How to use UTF8 strings with Luart
By Samir Tine, updated on January 2023
Luart has native support for UTF8 strings, meaning you don't have to bother with specific modules or dependencies : just use accented characters in your Lua strings, and you're done ! In fact, this is more complex under the hood...
Lua strings are not strings !
Yes, you read that right. It could have been worthy of a shakespear play but when it comes to strings in Lua, it can turn into a nightmare if you don't pay attention with the true definition of what a string is...
Wait, what do you mean by strings are not strings ?
In Lua, strings could have been called buffers, arrays, or even containers. Indeed strings are only containers. But it does not contain characters. In fact, Lua has no idea what a character is.
So what a string contains ?
You may then wonder what the strings contain: they simply contain
bytes. Strings can therefore, in Lua, contain lots of things: an image, a digitized sound, a database ... and characters too.
This is where things get complicated: Lua considers that in strings, a single byte corresponds to a single character. This is fine as long as you are using single-byte encoded characters (as with ASCII encoding), with only 255 character possibilities.
But in the age of the Internet, when the whole world communicates in all languages, that seems rather restrictive ! Fortunately other encodings than ASCII exist, to extend the number of usable characters: UTF8, UCS 2 LE, UCS 2 BE,... They allow to encode a character over several bytes.
Multibyte characters with standard Lua
Multibytes characters can be stored in Lua strings after all, as strings in Lua contains bytes.
Yes, that's right. But it does not mean you can use them ! In fact, some functions in Lua
string module won't work as they expect to work on single byte characters.
One rule to rule them all
Lua strings functionnalities (concatenation, length calculation,
string.sub...) consider that strings contain only single byte characters : the same rule again!
Here is an example that illustrates the problem when using standard Lua (the script must have been saved with UTF8 encoding +/- BOM)

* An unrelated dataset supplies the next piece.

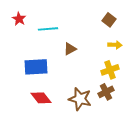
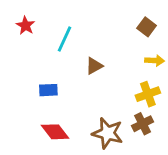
cyan line: (48, 29) -> (64, 39), turned -60
blue rectangle: (36, 67) -> (48, 90), size x0.6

local summer_infrench = "été" -- outputs 5 !? print(string.len(summer_infrench)) -- pos = 3 !? pos = string.find(summer_infrench, "t"))
What's going on ?
Remember the rule : strings are considered as bytes containers. The UTF8 string "été" (means "summer" in French) is 3 characters long, but occupies 5 bytes in memory :
|é||t||é||= 3 characters|
||= 5 bytes|
That's why the function
string.len returns 5 and not 3.
The same for
string.find : The byte position of the "t" character is 3.
The standard "utf8" module
Hopefully, yes there is a workaround. Since Lua 5.3 a new
uft8module is available to help developers with UTF8 encoded strings. But this greatly complicates the use of UTF8 strings, as it uses specific functions. A kind of overlay over strings. Not very friendly : in other modern programming languages, strings are containers for characters and support natively multibytes encodings.
Here is the previous example using the
utf8 module :
local utf8 = require "utf8" local summer_infrench = "été" -- yes ! outputs 3 ! print(utf8.len(summer_infrench)) -- Still pos = 3, no solution for string.find with UTF8 strings pos = string.find(summer_infrench, "t"))
But as you can see, this module is no help when using most of the strings pattern matching functions.
If you want to use UTF8 strings with standard Lua, you will have to use a binary module dependency.
It's in Lua philosophy : if Lua lacks something, implement it using binary modules or Lua modules. Search on the net and you will find some of them. But again, for such a simple functionality, this represents a certain degree of complication especially for beginners.
Luart and multibytes character strings
Luart implements UTF8 strings natively, without any other dependencies : just use accented characters in your strings. All the modules of the runtime library supports UTF8 strings.
The string module in Luart provides specific functions for UTF8 string manipulation, prefixed by
u, such as finding and extracting substrings, and pattern matching.
Here is the previous example with Luart :
-- no need for the "utf8" module local summer_infrench = "été" -- yes ! outputs 3 ! -- string.ulen() => string.len() for UTF8 strings print(string.ulen(summer_infrench)) -- Yes, pos = 2 ! -- string.ufind() => string.find() for UTF8 strings pos = string.ufind(summer_infrench, "t")) -- You can still get string length in bytes with the # operator -- bytelen = 5 bytelen = #summer_infrench
When you use strings to store binary data, you can use the instead the Buffer object.